Why not stateful preagg with Flink-managed state? Because the preagg is pre-shuffle, so it’s running on partitions keyed by ingestion order, not by video_id. Keeping Flink-managed state here adds checkpointing cost for state that’s fundamentally transient — we’ll re-aggregate downstream anyway. The local volatile hashmap is the right abstraction. [STAFF SIGNAL: rejected alternative] Cassandra counter columns — rejected because a single counter column write at 1M ops/sec to a hot partition causes SSTable write amplification that cascades into compaction storms; we observed this pattern at Meta on analogous workloads and it’s documented in the Cassandra 4.x release notes around counter accuracy improvements. Counters in Cassandra are also non-idempotent on retry, which makes the exactly-once story worse, not better.

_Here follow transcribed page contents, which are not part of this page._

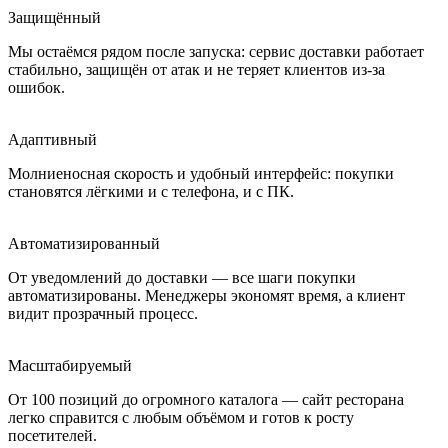
Защищённый
Мы остаёмся рядом после запуска: сервис доставки работает
стабильно, защищён от атак и не теряет клиентов из-за
ошибок.
Адаптивный
Молниеносная скорость и удобный интерфейс: покупки
становятся лёгкими и с телефона, и с ПК.
Автоматизированный
От уведомлений до доставки — все шаги покупки
автоматизированы. Менеджеры экономят время, а клиент
видит прозрачный процесс.
Масштабируемый
От 100 позиций до огромного каталога — сайт ресторана
легко справится с любым объёмом и готов к росту
посетителей.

Shuffle optimization: the partial records have a shard_hint that lets the keyBy partitioner use (video_id, shard_hint) for hot keys and just video_id for cold keys. This requires a sideband hot-key registry — see §5.2.

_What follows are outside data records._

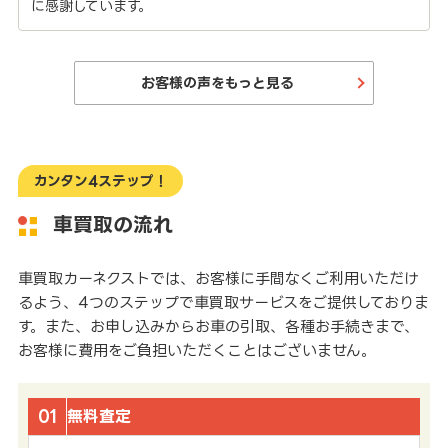
に感謝しています。
お客様の声をもっと見る
カンタン4ステップ！
車買取の流れ
車買取カーネクストでは、お客様に手間なくご利用いただけ
るよう、4つのステップで車買取サービスをご提供しておりま
す。また、お申し込みからお車の引取、各種お手続きまで、
お客様に費用をご負担いただくことはございません。
01
無料査定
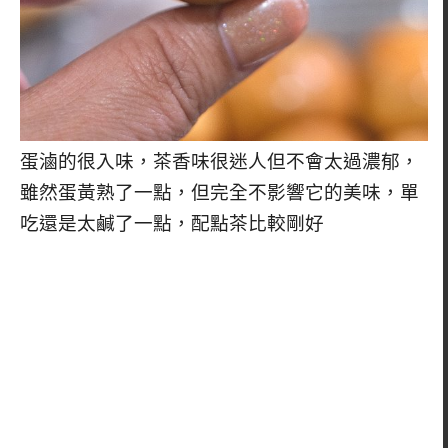
蛋滷的很入味，茶香味很迷人但不會太過濃郁，
雖然蛋黃熟了一點，但完全不影響它的美味，單
吃還是太鹹了一點，配點茶比較剛好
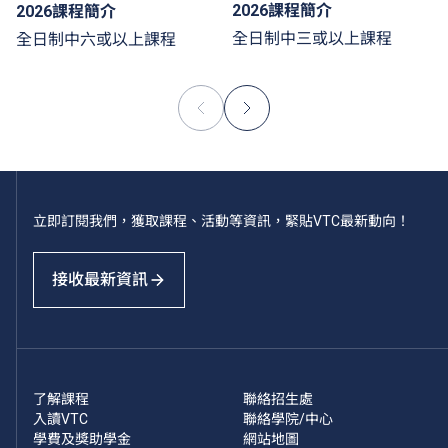
2026課程簡介
2026課程簡介
全日制中三或以上課程
全日制中六或以上課程
立即訂閱我們，獲取課程、活動等資訊，緊貼VTC最新動向！
接收最新資訊
了解課程
聯絡招生處
入讀VTC
聯絡學院/中心
學費及獎助學金
網站地圖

5.2 The hot counter problem

This is the problem. Every other decision is downstream of solving this.

Observation: for a Super Bowl ad running globally, a single video_id can see 1M events/sec sustained for 30s. A single Flink task can commit roughly 100k state updates/sec to RocksDB with incremental checkpoints. So the naive keyBy(video_id) → single-task-per-key pattern melts at 10x below the peak.

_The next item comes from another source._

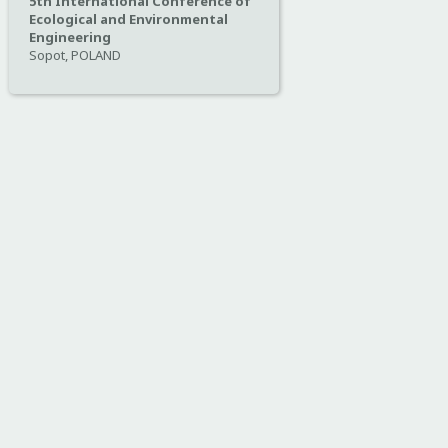
5th International Conference of
Ecological and Environmental
Engineering
Sopot, POLAND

Solution: adaptive key splitting with a write-side shard registry and read-side fan-in.

  Write path for key V with current shard count K_V:

  event(V)
    │
    ▼
  lookup K_V from shard registry (Zookeeper/etcd, 100ms-stale OK)
    │
    ├── K_V = 1  ──▶ emit (V, 0, +1)            [cold key]
    ├── K_V = 8  ──▶ emit (V, rand%8, +1)       [warm]
    ├── K_V = 64 ──▶ emit (V, rand%64, +1)      [hot]
    └── K_V =256 ──▶ emit (V, rand%256, +1)     [scorching]
                     + route to dedicated
                       "celebrity" worker pool

  Storage layout in Redis:
    HSET video:V shard:0 <count>
    HSET video:V shard:1 <count>
    ...
    HSET video:V K <K_V>   (metadata)
    HSET video:V updated <ts>

  Read path:
    HGETALL video:V  (single round trip, pipelined)
    count = sum(shard:i values)
    latency: ~1 ms for K<=64, ~3 ms for K=256

  Promotion policy (runs every 10s):
    observed_qps(V) > 50k/s  AND K_V < 8     → K_V := 8
    observed_qps(V) > 500k/s AND K_V < 64    → K_V := 64
    observed_qps(V) > 5M/s   AND K_V < 256   → K_V := 256

    demotion: observed_qps(V) < K_V * 1000/s for 1h → halve K_V
    (halving consolidates shards to shard:i for i < K_V/2)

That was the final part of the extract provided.